Top international sports lawyer Paul Greene also wondered how it could have taken so long to process, but pointed out there's no requirement that tests be reported within a certain period of time. "Sometimes these things get thrown to the lab and the lab sits on it for months, not through anybody's nefarious conduct, just through backups in lab testing, etcetera," he told ESPN.

What happens next?

Several factors make this an extremely difficult case, according to Greene. "This is one of the most complicated situations I've seen and I've done these cases for a long time," he said.

Valieva and the IOC could come to an agreement in which she willingly accepts a sanction, including a warning, Greene said. If not, the case will go to a panel of the Anti-Doping Division of the Court of Arbitration for Sport (CAS), which hears urgent cases on-site in Beijing.

CAS will likely rule on two questions in Beijing: Whether to strip the Russians of the team medal and whether Valieva can compete in the singles event.

But the case is further complicated by Valieva's age. Because she is under 16, she is considered a "protected person." This means that her case does not have to be reported. "If she were a normal minor in a case not involving the Olympics and not the greatest in the world at her sport, it probably would never get announced," Greene said.

It also means that she could get a lower sanction. Instead of a four-year ban, Valieva could receive anything from a warning to two years, according to both Jacobs and Greene.

What does this mean for the team competition?

Here's where it gets even trickier. If the Russians were stripped of their gold medal, Team USA would move up to gold, Japan would receive silver and Canada would win bronze. But, according to Greene, there is a possibility that Valieva could lose her medal, but the other five Russian skaters could keep theirs.

ISU rules say that a doping violation committed by a member of a team "in connection with an in-competition test automatically leads to disqualification of the result obtained by the team." However, it is not clear whether Valieva's test was in-competition or not.

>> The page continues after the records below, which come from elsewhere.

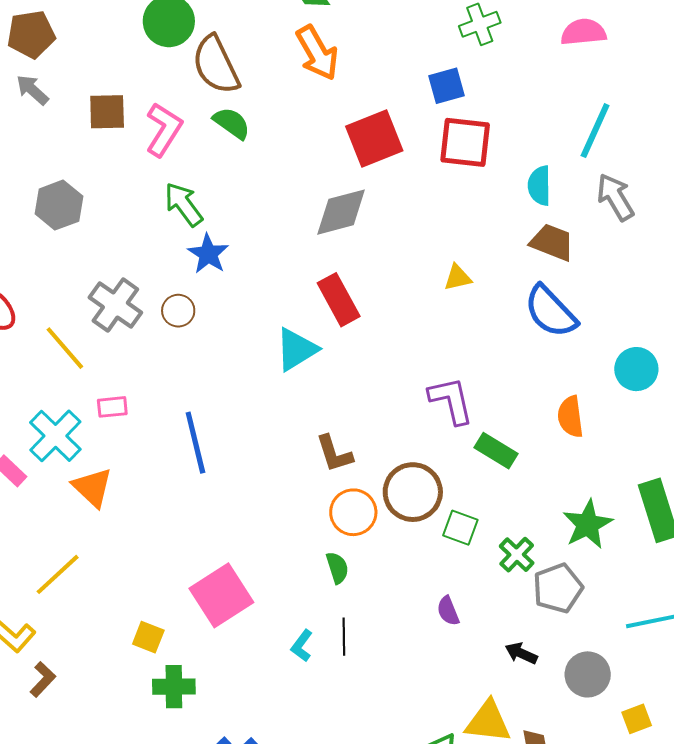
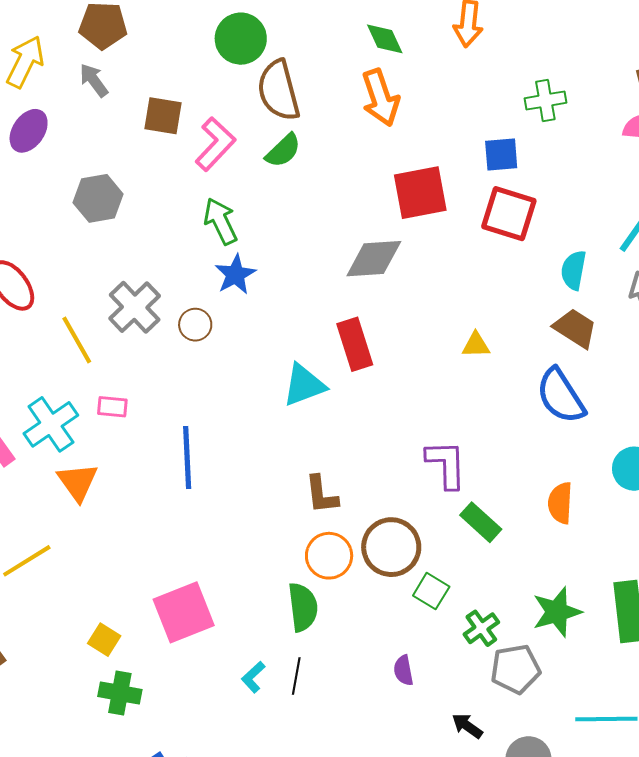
green semicircle: (232, 123) -> (283, 151), turned 90
green semicircle: (337, 568) -> (303, 607), size x1.5

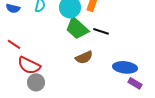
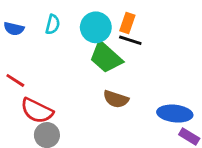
black line: (101, 31) -> (130, 40), moved
brown semicircle: (84, 57) -> (116, 99), turned 42

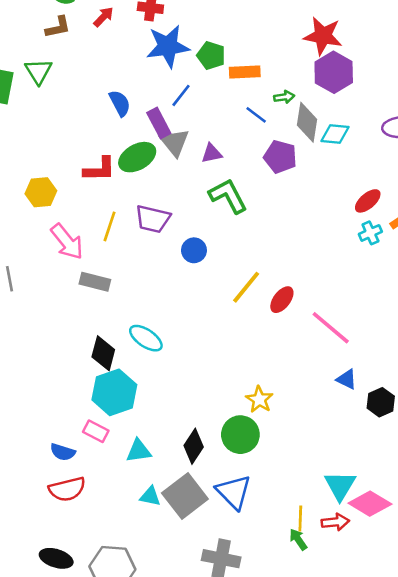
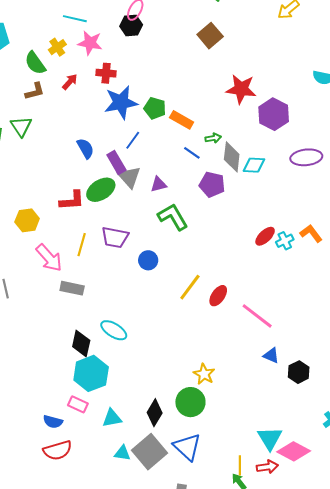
orange rectangle: (245, 72) -> (182, 120), turned 35
purple hexagon: (334, 72) -> (274, 114), moved
red ellipse: (368, 201) -> (265, 236), moved

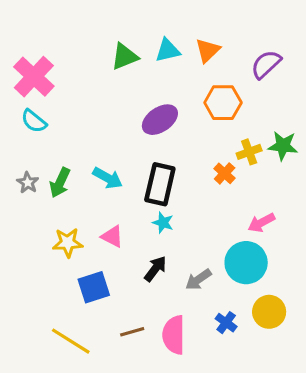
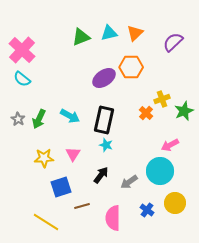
orange hexagon: (223, 103) -> (131, 67), moved
green star: (283, 146) -> (184, 111), moved, turned -30
pink triangle: (112, 236) -> (73, 154), turned 35
brown line: (132, 332) -> (82, 206), moved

How does this affect the women's competition?

If Valieva were disqualified, Russia would lose its chance to become the first country to sweep the women's figure skating podium. Her teammates Anna Shcherbakova and Alexandra Trusova would become the new medal favorites, while Japan's Kaori Sakamoto and Team USA's Alysa Liu could also be contenders.

When will we know?

It's hard to say, but Jacobs expects it to be soon. "I would anticipate that this whole thing will move very quickly," he told ESPN. "If it is actually a positive test that impacts medals, which it seems like it is, I would expect CAS will have a result within 24 hours."

Both WADA and Valieva can appeal CAS decisions. Valieva could be allowed to compete at the Olympics and receive a sanction later on appeal. "Anything that happens at the Olympics won't necessarily be a final decision," said Greene.